=== DATA ===

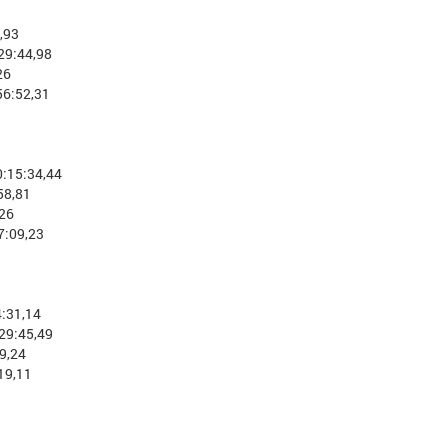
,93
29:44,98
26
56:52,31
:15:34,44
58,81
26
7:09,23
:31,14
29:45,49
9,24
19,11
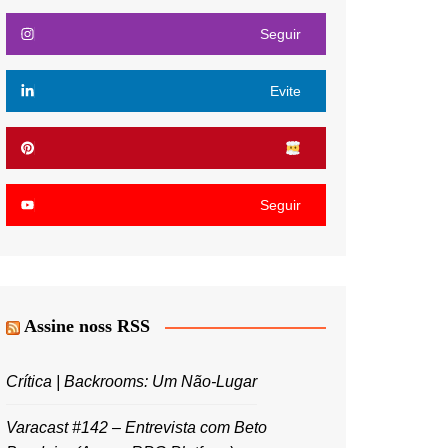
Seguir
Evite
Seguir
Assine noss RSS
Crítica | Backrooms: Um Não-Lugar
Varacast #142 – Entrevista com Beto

===

WHAT NEEDS TO BE DONE:
Output the records above unchanged, minus their pictures.

SOLVED EXERCISE:
,93
29:44,98
26
56:52,31
:15:34,44
58,81
26
7:09,23
:31,14
29:45,49
9,24
19,11
Seguir
Evite
Seguir
Assine noss RSS
Crítica | Backrooms: Um Não-Lugar
Varacast #142 – Entrevista com Beto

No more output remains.